Hefty fines for driving near cyclists
Queensland motorists will be fined $330 and lose three demerit points if they don't allow a one metre buffer for cyclists.PT1M37S http://www.canberratimes.com.au/action/externalEmbeddedPlayer?id=d-353z1 620 349 March 20, 2014
Queensland motorists caught driving within one metre of cyclists will be fined $330 and lose three demerit points under a two-year trial due to start next month.
Drivers will be forced to give cyclists one metre clearance when passing in 40km/h, 50km/h and 60km/h zones.
Where the speed limit is higher than 60km/h, motorists will be required to give cyclists 1.5 metre clearance when passing.
But motorists will be able to cross double white lines, when it is safe to do so, in order to pass a cyclist.
Transport Minister Scott Emerson committed to the one metre clearance trial in January, but did not announce the penalty that would be imposed on motorists caught breaking the new rules until Thursday.
The penalty is the same for drivers caught running a red light, or failing to stop at a stop sign.
However, it is much less than the $4400 fine proposed by a parliamentary committee which examined cycling laws last year.
Mr Emerson said he had chosen "a very sensible approach" by setting a two-year trial for the safe passing law, so the government could review it and see if it created the change it wanted.
"What I am trying to achieve with these rule changes is an attitudinal change," he said.
"I think most motorists and cyclists do the right things but unfortunately some cyclists and motorists do the wrong thing and they don't want to do share the road.
"Unfortunately, over last year, we saw 13 cyclists killed and that number has been increasing year after year.
"So we are looking for sensible approaches, but hopefully also [receive] an attitudinal change."
He told Fairfax Radio 4BC the government was "bringing in the rules that have been in place in other parts of the world, including Europe and America’’.
Thirteen cyclists were killed on Queensland roads last year, he said.
‘‘This is about improving safety for cyclists.
‘‘There’s always people who will be arguing that we’re being too fair to cyclists, or unfair to motorists, and cyclists would argue the opposite.

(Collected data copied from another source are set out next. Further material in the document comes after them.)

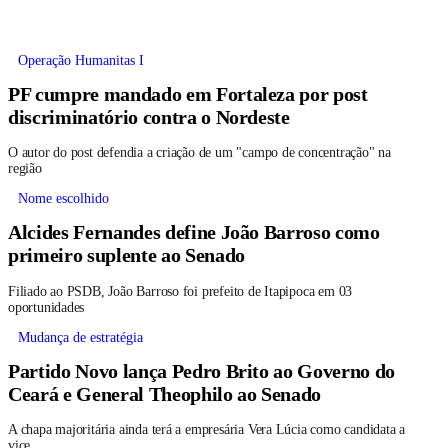
Operação Humanitas I
PF cumpre mandado em Fortaleza por post
discriminatório contra o Nordeste
O autor do post defendia a criação de um "campo de concentração" na
região
Nome escolhido
Alcides Fernandes define João Barroso como
primeiro suplente ao Senado
Filiado ao PSDB, João Barroso foi prefeito de Itapipoca em 03
oportunidades
Mudança de estratégia
Partido Novo lança Pedro Brito ao Governo do
Ceará e General Theophilo ao Senado
A chapa majoritária ainda terá a empresária Vera Lúcia como candidata a
vice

‘‘What we’re trying to achieve with this trial is ... an attitudinal change. I suspect that most motorists already do the right thing and they keep a safe distance from cyclists.
‘‘But there are some cyclists out there doing the wrong thing, there are some motorists out there doing the wrong thing.’’
Tracey Gaudry, the chief executive of advocacy group the Amy Gillett Foundation, which has been a major proponent of the ‘‘a metre matters’’ campaign applauded the move but said the trial should be supported by a public education campaign.
“It’s critical for the trial to be supported by a funded education campaign, advising the community of the change, why it is needed and how easy it is to support. After all, it is about people’s lives,’’ she said.
Mr Emerson said penalties for cyclists caught breaking road rules would also be increased to match the fines faced by motorists for the same offence.
Currently cyclists are fined $110 for running a red light, while motorists face a $330 fine.
‘‘It doesn’t seem sensible to me that for the same crime you get a different penalty ... so we are increasing the penalties for cyclists for breaking the same rules as motorists,’’ Mr Emerson said.
The announcement comes after a 25-year-old woman was suspended from driving for three months and fined $600 after mowing down a cyclist in Brisbane’s south last Friday.
Footage of the crash, captured by a passing vehicle’s dashboard camera, shows the driver of a white Audi hatchback hitting the male cyclist as he sets off from a set of traffic lights at Mt Gravatt.
The 56-year-old male cyclist was taken to hospital where he was treated for minor injuries.
The parliamentary inquiry began in June last year after MP Bruce Flegg called for an examination of road rules following the death of 25-year-old Richard Pollett, who was killed by a cement truck while cycling on Moggill Road on September 27, 2011.
The committee made 68 recommendations, including raising the fine for motorists who did not leave a sensible passing distance to $4400 and eight demerit points.
"I just thought that wasn't sensible or reasonable," Mr Emerson said.
"The fine will now be $330 and 3 demerit points - about the equivalent of going 20 kilometres over the speed limit."
Motorists could be privy to on the spot fines, but cyclists will also be able to make a complaint after the event, as long as they evidence, be it from a camera or witnesses, to back it up.